The task:
In full and unchanged, set down the entries that follow, with no images.

Dataset entries
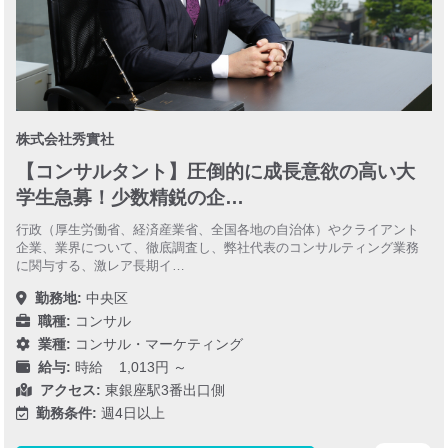
株式会社秀實社
【コンサルタント】圧倒的に成長意欲の高い大
学生急募！少数精鋭の企…
行政（厚生労働省、経済産業省、全国各地の自治体）やクライアント
企業、業界について、徹底調査し、弊社代表のコンサルティング業務
に関与する、激レア長期イ…
勤務地:
中央区
職種:
コンサル
業種:
コンサル・マーケティング
給与:
時給 1,013円 ～
アクセス:
東銀座駅3番出口側
勤務条件:
週4日以上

Answer area:
株式会社秀實社
【コンサルタント】圧倒的に成長意欲の高い大
学生急募！少数精鋭の企…
行政（厚生労働省、経済産業省、全国各地の自治体）やクライアント
企業、業界について、徹底調査し、弊社代表のコンサルティング業務
に関与する、激レア長期イ…
勤務地:
中央区
職種:
コンサル
業種:
コンサル・マーケティング
給与:
時給 1,013円 ～
アクセス:
東銀座駅3番出口側
勤務条件:
週4日以上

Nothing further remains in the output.